(Beginning of Data)

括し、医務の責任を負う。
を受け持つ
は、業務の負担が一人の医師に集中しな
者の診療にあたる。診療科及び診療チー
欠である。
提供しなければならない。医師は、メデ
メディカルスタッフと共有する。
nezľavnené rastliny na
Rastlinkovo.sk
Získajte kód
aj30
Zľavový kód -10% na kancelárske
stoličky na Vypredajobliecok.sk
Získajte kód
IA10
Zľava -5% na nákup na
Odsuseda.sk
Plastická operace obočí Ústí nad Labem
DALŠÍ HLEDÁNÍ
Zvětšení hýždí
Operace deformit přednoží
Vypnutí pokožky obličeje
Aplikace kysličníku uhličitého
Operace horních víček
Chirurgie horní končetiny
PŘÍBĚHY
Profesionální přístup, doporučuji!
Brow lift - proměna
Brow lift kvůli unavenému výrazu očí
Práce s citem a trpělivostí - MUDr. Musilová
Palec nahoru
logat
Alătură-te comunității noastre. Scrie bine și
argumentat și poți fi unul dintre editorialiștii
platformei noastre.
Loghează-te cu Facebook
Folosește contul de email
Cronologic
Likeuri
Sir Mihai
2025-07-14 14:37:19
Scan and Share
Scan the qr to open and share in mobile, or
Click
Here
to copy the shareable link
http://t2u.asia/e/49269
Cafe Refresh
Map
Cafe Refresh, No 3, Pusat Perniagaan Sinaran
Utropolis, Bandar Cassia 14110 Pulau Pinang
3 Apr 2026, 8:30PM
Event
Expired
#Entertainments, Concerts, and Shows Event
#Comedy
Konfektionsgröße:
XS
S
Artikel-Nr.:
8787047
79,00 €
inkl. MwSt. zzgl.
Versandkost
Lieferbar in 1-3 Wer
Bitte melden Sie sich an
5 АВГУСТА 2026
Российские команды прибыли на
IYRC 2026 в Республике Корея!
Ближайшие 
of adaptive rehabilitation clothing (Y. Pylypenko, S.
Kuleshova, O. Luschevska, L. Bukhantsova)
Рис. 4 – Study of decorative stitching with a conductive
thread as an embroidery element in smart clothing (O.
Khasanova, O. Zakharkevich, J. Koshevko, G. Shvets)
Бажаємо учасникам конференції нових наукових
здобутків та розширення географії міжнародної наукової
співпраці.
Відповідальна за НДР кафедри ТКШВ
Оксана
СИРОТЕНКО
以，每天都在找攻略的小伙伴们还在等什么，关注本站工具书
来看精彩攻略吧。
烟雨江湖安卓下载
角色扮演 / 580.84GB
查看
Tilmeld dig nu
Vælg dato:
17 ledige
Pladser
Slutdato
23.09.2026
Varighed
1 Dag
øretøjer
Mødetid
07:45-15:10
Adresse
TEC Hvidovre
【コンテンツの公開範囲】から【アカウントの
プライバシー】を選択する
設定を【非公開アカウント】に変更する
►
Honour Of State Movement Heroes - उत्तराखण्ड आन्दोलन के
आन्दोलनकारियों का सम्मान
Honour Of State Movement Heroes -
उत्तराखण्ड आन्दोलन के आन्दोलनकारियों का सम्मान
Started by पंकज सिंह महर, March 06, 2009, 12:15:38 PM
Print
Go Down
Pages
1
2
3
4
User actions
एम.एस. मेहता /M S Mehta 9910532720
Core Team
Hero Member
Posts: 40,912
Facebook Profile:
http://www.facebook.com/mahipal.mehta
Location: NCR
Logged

(End of Data)

**What is needed:** Write out every line from the records above, word for word.

**Your solution:**
括し、医務の責任を負う。
を受け持つ
は、業務の負担が一人の医師に集中しな
者の診療にあたる。診療科及び診療チー
欠である。
提供しなければならない。医師は、メデ
メディカルスタッフと共有する。
nezľavnené rastliny na
Rastlinkovo.sk
Získajte kód
aj30
Zľavový kód -10% na kancelárske
stoličky na Vypredajobliecok.sk
Získajte kód
IA10
Zľava -5% na nákup na
Odsuseda.sk
Plastická operace obočí Ústí nad Labem
DALŠÍ HLEDÁNÍ
Zvětšení hýždí
Operace deformit přednoží
Vypnutí pokožky obličeje
Aplikace kysličníku uhličitého
Operace horních víček
Chirurgie horní končetiny
PŘÍBĚHY
Profesionální přístup, doporučuji!
Brow lift - proměna
Brow lift kvůli unavenému výrazu očí
Práce s citem a trpělivostí - MUDr. Musilová
Palec nahoru
logat
Alătură-te comunității noastre. Scrie bine și
argumentat și poți fi unul dintre editorialiștii
platformei noastre.
Loghează-te cu Facebook
Folosește contul de email
Cronologic
Likeuri
Sir Mihai
2025-07-14 14:37:19
Scan and Share
Scan the qr to open and share in mobile, or
Click
Here
to copy the shareable link
http://t2u.asia/e/49269
Cafe Refresh
Map
Cafe Refresh, No 3, Pusat Perniagaan Sinaran
Utropolis, Bandar Cassia 14110 Pulau Pinang
3 Apr 2026, 8:30PM
Event
Expired
#Entertainments, Concerts, and Shows Event
#Comedy
Konfektionsgröße:
XS
S
Artikel-Nr.:
8787047
79,00 €
inkl. MwSt. zzgl.
Versandkost
Lieferbar in 1-3 Wer
Bitte melden Sie sich an
5 АВГУСТА 2026
Российские команды прибыли на
IYRC 2026 в Республике Корея!
Ближайшие 
of adaptive rehabilitation clothing (Y. Pylypenko, S.
Kuleshova, O. Luschevska, L. Bukhantsova)
Рис. 4 – Study of decorative stitching with a conductive
thread as an embroidery element in smart clothing (O.
Khasanova, O. Zakharkevich, J. Koshevko, G. Shvets)
Бажаємо учасникам конференції нових наукових
здобутків та розширення географії міжнародної наукової
співпраці.
Відповідальна за НДР кафедри ТКШВ
Оксана
СИРОТЕНКО
以，每天都在找攻略的小伙伴们还在等什么，关注本站工具书
来看精彩攻略吧。
烟雨江湖安卓下载
角色扮演 / 580.84GB
查看
Tilmeld dig nu
Vælg dato:
17 ledige
Pladser
Slutdato
23.09.2026
Varighed
1 Dag
øretøjer
Mødetid
07:45-15:10
Adresse
TEC Hvidovre
【コンテンツの公開範囲】から【アカウントの
プライバシー】を選択する
設定を【非公開アカウント】に変更する
►
Honour Of State Movement Heroes - उत्तराखण्ड आन्दोलन के
आन्दोलनकारियों का सम्मान
Honour Of State Movement Heroes -
उत्तराखण्ड आन्दोलन के आन्दोलनकारियों का सम्मान
Started by पंकज सिंह महर, March 06, 2009, 12:15:38 PM
Print
Go Down
Pages
1
2
3
4
User actions
एम.एस. मेहता /M S Mehta 9910532720
Core Team
Hero Member
Posts: 40,912
Facebook Profile:
http://www.facebook.com/mahipal.mehta
Location: NCR
Logged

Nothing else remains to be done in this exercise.